The creator has a fiduciary duty to act in the organization’s best interests as a board member. They must, therefore, prioritize the demands of the organization over their own individual interests. The founder of the group, however, might have a personal interest in the organization’s success. If the founder’s personal interests collide with the organization’s best interests, this may lead to a conflict of interest.
The board must develop clear policies and procedures for resolving conflicts of interest in order to prevent them. This can entail mandating that board members disclose any possible conflicts of interest and abstain from deliberations and decisions involving those conflicts.
The IRS doesn’t charge anything for 501(c)(3) tax-exempt status applications.
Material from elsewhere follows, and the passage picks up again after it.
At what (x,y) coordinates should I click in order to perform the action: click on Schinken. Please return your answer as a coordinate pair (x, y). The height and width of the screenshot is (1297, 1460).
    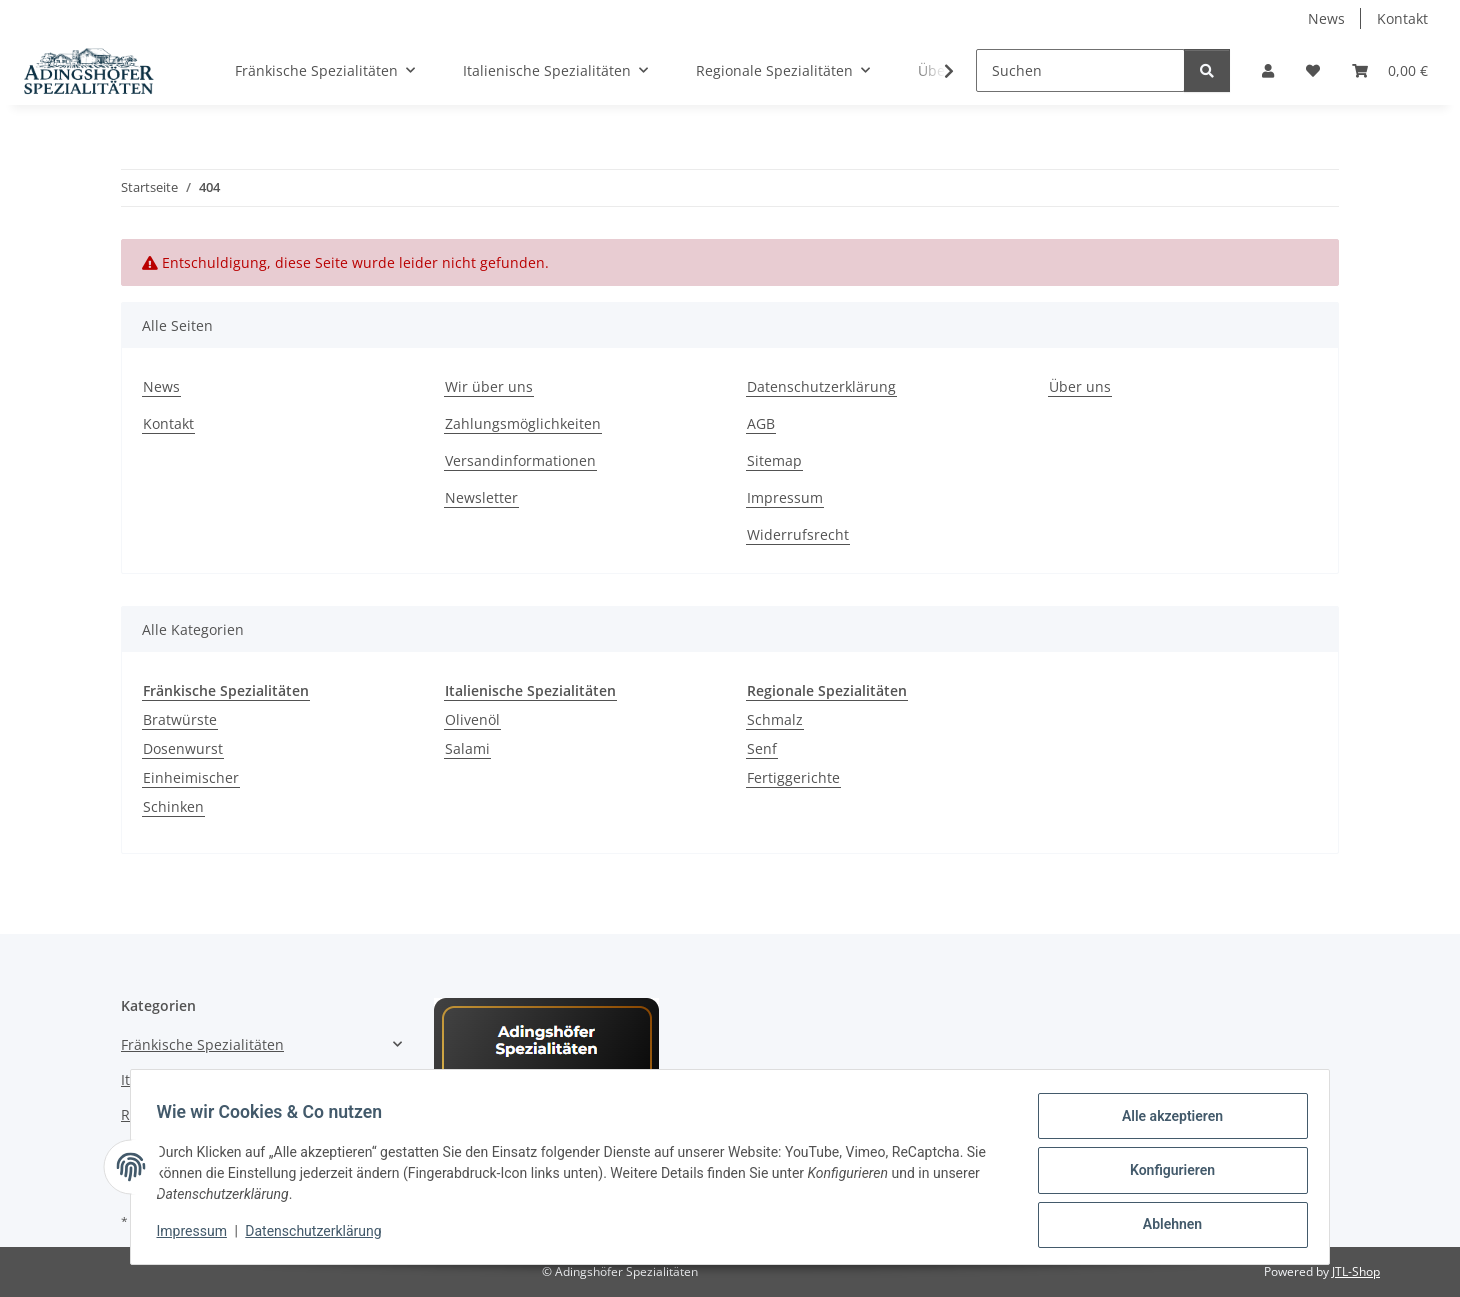
    Looking at the image, I should click on (173, 806).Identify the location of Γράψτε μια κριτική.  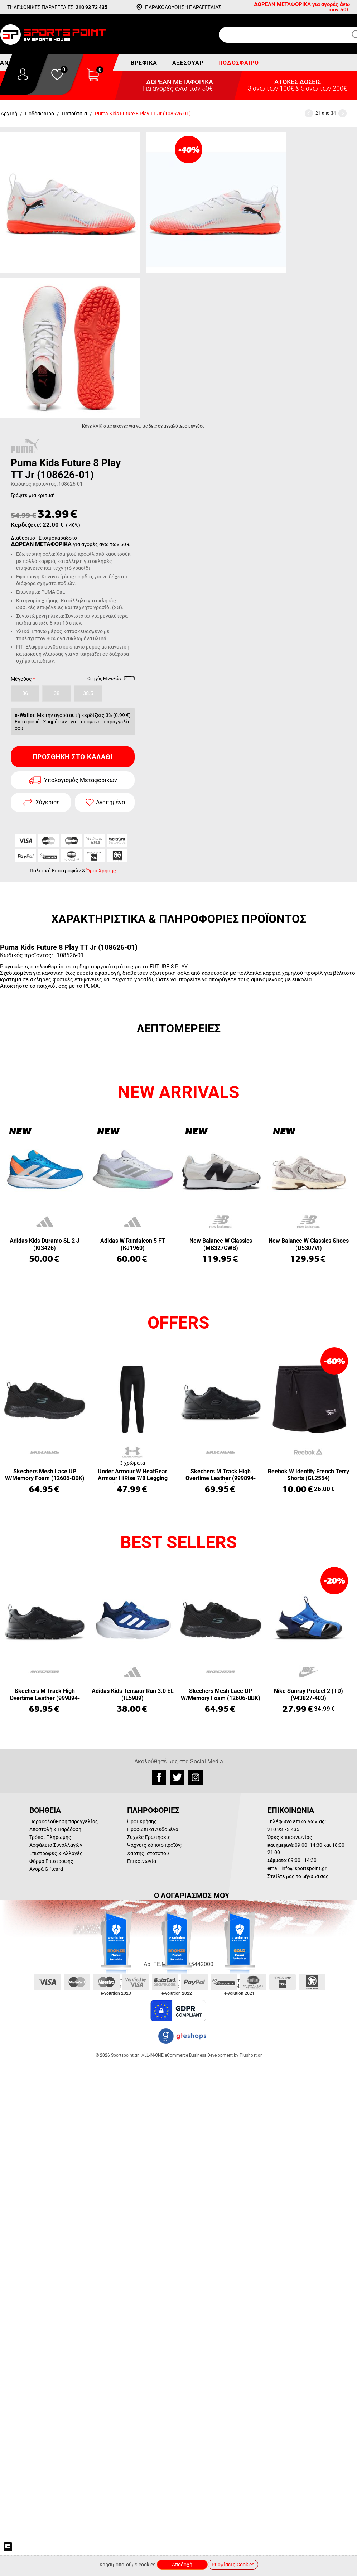
(33, 495).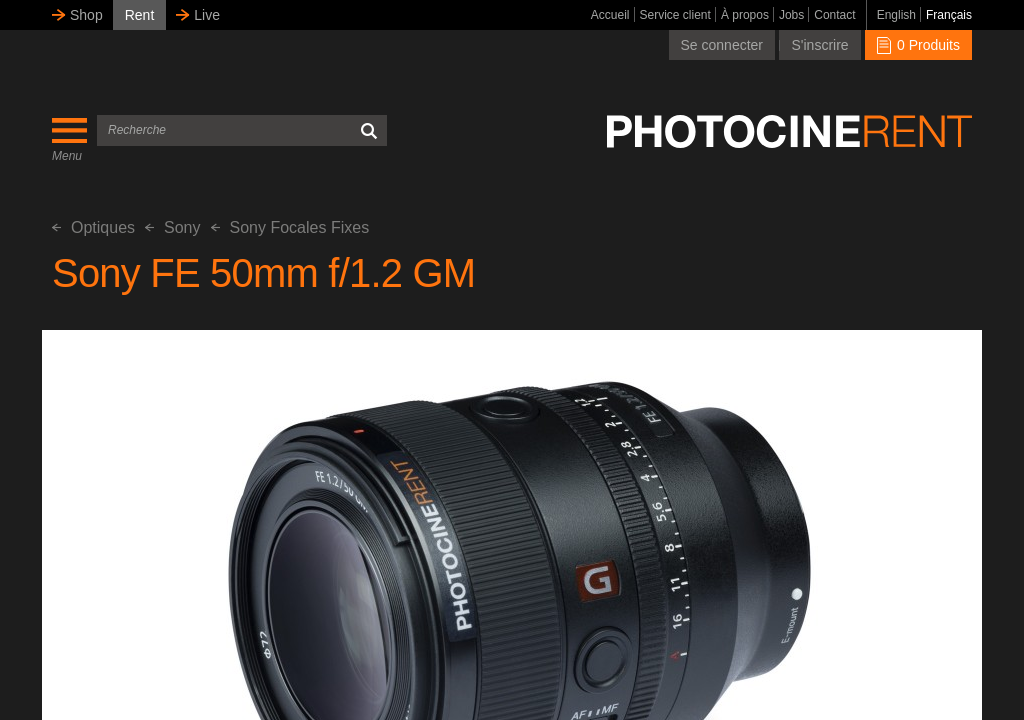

However, there are costs involved with submitting the required paperwork and hiring a lawyer or accountant to make sure the application is proper and complete. Depending on the organization’s complexity and the desired level of help, these prices may change.
Nonprofits must continue to comply with certain rules in order to keep their tax-exempt status, in addition to paying the application-process expenses. This may entail submitting annual information returns and adhering to additional tax laws and rules. Overall, while forming and running a nonprofit organization might be expensive, the advantages of having a tax-exempt status may outweigh these expenses. A variety of tax benefits are available to nonprofit organizations, including exemption from federal income tax, access to grants and donations from foundations and other donors, and the capacity to recruit and keep exceptional personnel through tax-advantaged compensation plans.